Canada’s ‘Lower’ Abortion Rate Is Deceptive
The apparent discrepancy between the U.S. and Canadian abortion rates stems partly from flawed abortion data that’s only getting worse.
Two University of Notre Dame professors are sharing an interesting and surprising message for pro-life Americans: If you want fewer abortions, copy Canada.
Writing in the Daily Beast, Susan Osterman and Tamara Kay argue that Canada’s abortion rate is lower than that of the United States and that this can be credited to universal health care, paid family leave and contraception.
As has already been pointed out, this surface-level analysis ignores a few obvious facts, including the reality that the U.S. abortion rate has been dropping for decades and the lack of any evidence that large, government-sponsored contraception programs have any major impact on abortion rates.
But there’s another problem with the Notre Dame professors’ efforts to ascribe Canada’s comparatively low abortion rate to the nation’s social policies: That low abortion rate is almost certainly not real.
The Daily Beast writers draw their broad conclusions from Canada’s 2020 abortion rate as reported by the Canada Institute for Health Information (CIHI), which publishes annual abortion reports compiled from a combination of hospital discharge data and voluntarily reported abortion facility records. This they compare with the U.S. abortion rate estimated by the Guttmacher Institute. (The official reports published by the U.S. Centers for Disease Control are incomplete, since not every state collects abortion data.)

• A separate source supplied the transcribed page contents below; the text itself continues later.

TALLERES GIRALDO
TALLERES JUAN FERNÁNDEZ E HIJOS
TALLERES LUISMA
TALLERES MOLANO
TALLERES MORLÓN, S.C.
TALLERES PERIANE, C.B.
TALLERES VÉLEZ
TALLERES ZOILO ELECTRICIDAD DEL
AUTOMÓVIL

That single-year comparison doesn’t tell the whole story. CIHI and Guttmacher data show that in recent years, the Canadian and American abortion rates were virtually the same. That changed in 2017, when the American abortion rate ticked up and the Canadian rate started to drop. The increase in the U.S., and the purported decrease in Canada, is likely attributable to the same cause: chemical abortion.
In 2017, mifepristone — also known as RU-486 or the abortion pill — became available in Canada for the first time. This was almost two decades behind its neighbor to the south, but Canada soon caught up. The chemical abortion regimen was approved in January 2017 for use through 49 days of pregnancy with careful medical oversight, but by November of that year, Canada had pushed the limit to 63 days and scrapped most of its health safety regulations, including where abortion pills could be dispensed and who could provide them.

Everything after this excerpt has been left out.